The Smith Center for Recreational Sports facility on the third and fourth floors will offer triple the amount of fitness space currently available in Rolfs Sports Recreation Center and will complement existing space in the Rockne Memorial and the new recreational courts in the North Dome of the Joyce Center. A three-story climbing wall, which will span the second, third and fourth floors, will be surrounded by a 1/6-mile suspended indoor track with an adjacent basketball court. These features, in addition to a variety of new equipment, will allow RecSports to broaden its fitness programming.
The fifth floor features an expanded Center for Career Development, with more than 40 interview rooms and meeting space to benefit students. Many of the rooms will be available for students to use in the evening for studying and student organization meetings. The center will also centrally locate Undergraduate Career Services, Graduate Career Services, Mendoza Graduate Business Career Services, and an employer engagement team to engage with alumni and recruiters.
The seventh floor holds the beautiful and flexible Dahnke Ballroom, a 500-seat facility that can be sub-divided to host smaller events.
Floors eight and nine have premium and club seating for football games as well as space for visiting coaches and athletic department officials.

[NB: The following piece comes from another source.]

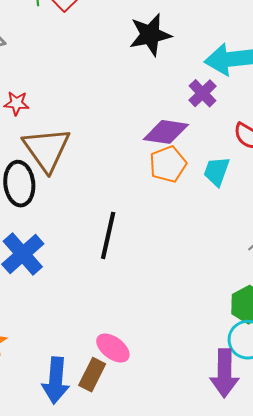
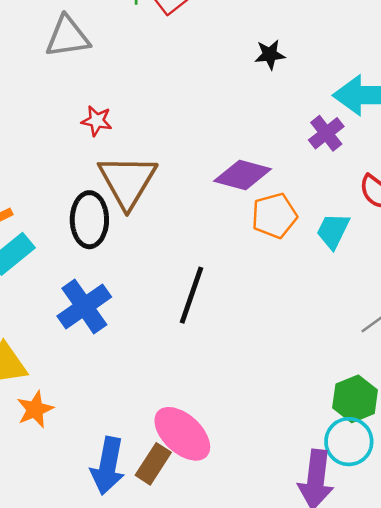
black star: (150, 35) -> (270, 55), size x0.6
purple diamond: (166, 132) -> (243, 175), moved
pink ellipse: (113, 348) -> (182, 434), size x1.4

The Rasmus Family Club opened in fall 2017 to enhance the football game day experience and offers a stunning environment for pregame festivities.
Planning for the Duncan Student Center has ensured the facility will complement the student organization space and administrative offices located in the LaFortune Student Center. Duncan will operate in conjunction with LaFortune, which will continue to house departmental, student organization and administrative offices and serve its historic role as a student center in the heart of campus.
Notre Dame alumnus Raymond T. Duncan, his wife, Sally, and their family made a gift for construction of the new building prior to Raymond’s passing in 2015. A 1952 Notre Dame graduate, Duncan was the chairman and chief executive officer of Duncan Oil Inc. in Denver, Colorado, and founded Silver Oak and Twomey Cellars in Napa Valley and Sonoma County, California. In addition, he was the founder of Purgatory Ski Resort near Durango, Colorado. He was also a former member of the College of Arts and Letters Advisory Council and a retired member of the Snite Museum of Art Advisory Council. The Duncans’ support of the University also includes a gift in 2007 to build Duncan Hall, home to more than 230 male students, and the establishment of the Duncan Endowment for Excellence in American Art, which supports Snite Museum acquisitions, exhibitions, publications, education programs and research projects related to American art. The Duncans are also generous supporters of other areas of the University, including the Institute for Scholarship in Liberal Arts, Monogram Club, Department of Athletics and McCormack Scholarship.